## [EXERCISE BRIEF]
Output the entries that follow, word for word.

Stored data
=-=-=
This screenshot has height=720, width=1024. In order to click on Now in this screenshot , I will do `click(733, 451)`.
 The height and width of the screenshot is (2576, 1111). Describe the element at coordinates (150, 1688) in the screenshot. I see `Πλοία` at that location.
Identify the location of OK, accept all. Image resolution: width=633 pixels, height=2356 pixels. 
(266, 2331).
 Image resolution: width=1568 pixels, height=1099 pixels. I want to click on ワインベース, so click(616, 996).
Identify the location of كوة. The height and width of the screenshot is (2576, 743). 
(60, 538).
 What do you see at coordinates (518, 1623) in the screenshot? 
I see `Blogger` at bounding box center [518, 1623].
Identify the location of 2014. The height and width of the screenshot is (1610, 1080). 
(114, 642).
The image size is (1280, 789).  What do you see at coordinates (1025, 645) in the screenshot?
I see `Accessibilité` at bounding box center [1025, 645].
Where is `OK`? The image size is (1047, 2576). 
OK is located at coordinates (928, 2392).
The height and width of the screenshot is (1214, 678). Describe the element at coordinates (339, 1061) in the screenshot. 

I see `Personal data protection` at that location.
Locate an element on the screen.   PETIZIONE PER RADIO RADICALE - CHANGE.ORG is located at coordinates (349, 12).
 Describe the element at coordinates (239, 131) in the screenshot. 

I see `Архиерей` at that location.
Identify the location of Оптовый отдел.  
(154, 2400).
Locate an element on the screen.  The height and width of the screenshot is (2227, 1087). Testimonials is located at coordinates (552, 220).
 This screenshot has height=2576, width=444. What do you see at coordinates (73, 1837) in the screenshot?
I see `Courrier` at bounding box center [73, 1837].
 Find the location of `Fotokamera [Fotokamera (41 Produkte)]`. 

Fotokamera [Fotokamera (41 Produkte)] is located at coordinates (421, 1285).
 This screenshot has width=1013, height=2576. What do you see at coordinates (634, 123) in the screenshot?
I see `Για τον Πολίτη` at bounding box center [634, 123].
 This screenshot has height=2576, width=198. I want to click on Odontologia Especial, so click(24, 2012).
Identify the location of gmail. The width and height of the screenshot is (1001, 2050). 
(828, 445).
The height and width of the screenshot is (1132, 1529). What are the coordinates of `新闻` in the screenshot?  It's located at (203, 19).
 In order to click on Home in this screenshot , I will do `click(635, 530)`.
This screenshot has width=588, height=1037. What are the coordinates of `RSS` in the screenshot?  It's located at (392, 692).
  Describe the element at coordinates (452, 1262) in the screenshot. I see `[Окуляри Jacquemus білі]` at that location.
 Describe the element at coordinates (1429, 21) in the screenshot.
=-=-=
## [EXERCISE RESULT]
This screenshot has height=720, width=1024. In order to click on Now in this screenshot , I will do `click(733, 451)`.
 The height and width of the screenshot is (2576, 1111). Describe the element at coordinates (150, 1688) in the screenshot. I see `Πλοία` at that location.
Identify the location of OK, accept all. Image resolution: width=633 pixels, height=2356 pixels. 
(266, 2331).
 Image resolution: width=1568 pixels, height=1099 pixels. I want to click on ワインベース, so click(616, 996).
Identify the location of كوة. The height and width of the screenshot is (2576, 743). 
(60, 538).
 What do you see at coordinates (518, 1623) in the screenshot? 
I see `Blogger` at bounding box center [518, 1623].
Identify the location of 2014. The height and width of the screenshot is (1610, 1080). 
(114, 642).
The image size is (1280, 789).  What do you see at coordinates (1025, 645) in the screenshot?
I see `Accessibilité` at bounding box center [1025, 645].
Where is `OK`? The image size is (1047, 2576). 
OK is located at coordinates (928, 2392).
The height and width of the screenshot is (1214, 678). Describe the element at coordinates (339, 1061) in the screenshot. 

I see `Personal data protection` at that location.
Locate an element on the screen.   PETIZIONE PER RADIO RADICALE - CHANGE.ORG is located at coordinates (349, 12).
 Describe the element at coordinates (239, 131) in the screenshot. 

I see `Архиерей` at that location.
Identify the location of Оптовый отдел.  
(154, 2400).
Locate an element on the screen.  The height and width of the screenshot is (2227, 1087). Testimonials is located at coordinates (552, 220).
 This screenshot has height=2576, width=444. What do you see at coordinates (73, 1837) in the screenshot?
I see `Courrier` at bounding box center [73, 1837].
 Find the location of `Fotokamera [Fotokamera (41 Produkte)]`. 

Fotokamera [Fotokamera (41 Produkte)] is located at coordinates (421, 1285).
 This screenshot has width=1013, height=2576. What do you see at coordinates (634, 123) in the screenshot?
I see `Για τον Πολίτη` at bounding box center [634, 123].
 This screenshot has height=2576, width=198. I want to click on Odontologia Especial, so click(24, 2012).
Identify the location of gmail. The width and height of the screenshot is (1001, 2050). 
(828, 445).
The height and width of the screenshot is (1132, 1529). What are the coordinates of `新闻` in the screenshot?  It's located at (203, 19).
 In order to click on Home in this screenshot , I will do `click(635, 530)`.
This screenshot has width=588, height=1037. What are the coordinates of `RSS` in the screenshot?  It's located at (392, 692).
  Describe the element at coordinates (452, 1262) in the screenshot. I see `[Окуляри Jacquemus білі]` at that location.
 Describe the element at coordinates (1429, 21) in the screenshot.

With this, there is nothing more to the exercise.